→ Aim of the exercise
One part of the entries below is wanted: the lines from the one containing "fits and gwModels eccentricity" through the one containing "gwModelRemP : remnant properties of". Write those out exactly and nothing else.

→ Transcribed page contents
-.-.-

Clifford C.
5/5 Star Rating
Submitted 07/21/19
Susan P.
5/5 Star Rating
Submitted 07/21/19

-.-.-

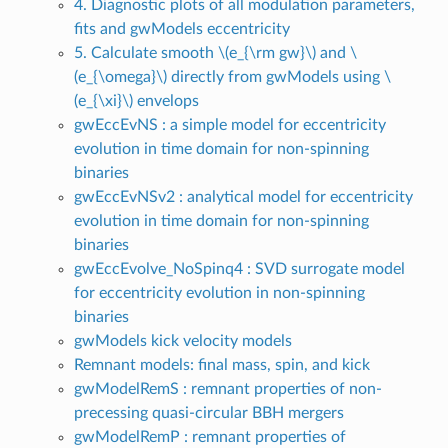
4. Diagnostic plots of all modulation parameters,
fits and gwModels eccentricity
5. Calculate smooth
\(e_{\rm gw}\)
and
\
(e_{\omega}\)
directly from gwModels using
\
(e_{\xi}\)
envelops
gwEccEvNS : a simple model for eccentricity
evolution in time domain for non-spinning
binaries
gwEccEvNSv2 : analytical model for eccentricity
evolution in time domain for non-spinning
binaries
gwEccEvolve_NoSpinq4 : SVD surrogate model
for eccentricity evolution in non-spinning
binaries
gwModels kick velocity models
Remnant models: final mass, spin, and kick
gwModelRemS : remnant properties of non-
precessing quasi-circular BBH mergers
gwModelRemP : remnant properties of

-.-.-

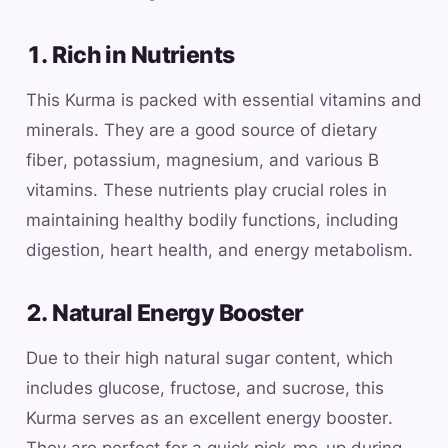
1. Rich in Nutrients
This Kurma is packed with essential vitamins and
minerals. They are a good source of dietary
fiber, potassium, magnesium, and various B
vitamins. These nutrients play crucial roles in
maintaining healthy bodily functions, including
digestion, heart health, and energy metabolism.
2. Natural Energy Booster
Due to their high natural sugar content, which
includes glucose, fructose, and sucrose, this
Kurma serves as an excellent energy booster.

-.-.-

→ Result for this task
fits and gwModels eccentricity
5. Calculate smooth
\(e_{\rm gw}\)
and
\
(e_{\omega}\)
directly from gwModels using
\
(e_{\xi}\)
envelops
gwEccEvNS : a simple model for eccentricity
evolution in time domain for non-spinning
binaries
gwEccEvNSv2 : analytical model for eccentricity
evolution in time domain for non-spinning
binaries
gwEccEvolve_NoSpinq4 : SVD surrogate model
for eccentricity evolution in non-spinning
binaries
gwModels kick velocity models
Remnant models: final mass, spin, and kick
gwModelRemS : remnant properties of non-
precessing quasi-circular BBH mergers
gwModelRemP : remnant properties of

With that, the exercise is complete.